Chinese Literary Fiction – a review of the evening

On Wednesday 18th April we were fortunate enough to have a distinguished panel of Chinese authors in the shop talking about their work. Tom Griffiths, who has been a bookseller in his native New Zealand and here at Blackwell’s as well as being a post-graduate student of Ancient
Chinese shares his views on the evening:

“Billed as a rare event offering insights into the literary landscape of modern China, Wednesday’s panel discussion with Ma Jian, Li Er, and Geling Yan provided a packed cafe with a chance to see three great figures discuss their writings in a relaxed environment. In listening to Ma Jian’s personal tale of visiting his comatose brother and missing the Tiananmen Square protests, or Geling Yan’s depiction of what she termed a “beautiful suicide,” we the audience were entertained by accomplished storytellers.

 The panelists all agreed that the weight of their country’s history impacts directly on the people of China and the panelists own stories. All three of them set their latest novels in different time periods and yet agreed on a theme of history. Li Er eloquently explained to his Western readers history’s great importance to modern Chinese: the recurring times of chaos do not simply affect the government or the political system, he argued, but drive the whole country into disorder, wiping out so much of what had come before. The destruction and reinvention of Chinese society has provided these three authors with material for their writings and provided a topic of discussion for the panel.
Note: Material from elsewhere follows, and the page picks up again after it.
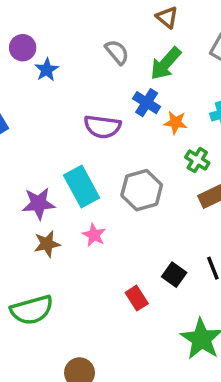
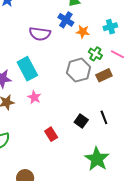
gray hexagon: (142, 190) -> (79, 70), moved
red rectangle: (137, 298) -> (51, 134), moved

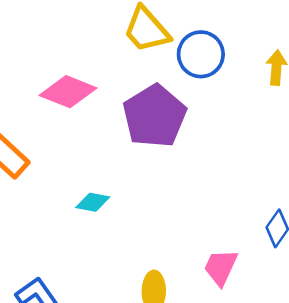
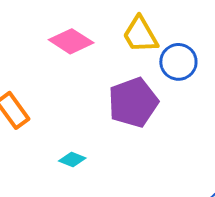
pink diamond: (68, 92) -> (71, 41), moved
 Wednesday evening’s event was held shortly after the closing of the 2012 London Book Fair, a three day long British Council run exhibition that this year carried a special market focus on China. Due to the nature of the London Book Fair, the focus on China was predominantly on the workings of the international publishing industry, and on building/strengthening links between the British publishing houses and their Chinese counterparts. The focus on China attracted controversy and protest around the censorship and selection of Chinese authors permitted to attend, highlighting a topic that will continue to be present in discussions of contemporary Chinese fiction. Blackwell’s panel event differed greatly in its aims and its successes. The panel, consisting of dissenting writers and mainland writings, freely discussed literature and art, and I came away without an increased understanding of the nature of Chinese-British publishing relationships but with a desire to read more contemporary Chinese fiction: a desire that I plan to begin to sate with my newly signed copy of Ma Jian’s Beijing Coma.”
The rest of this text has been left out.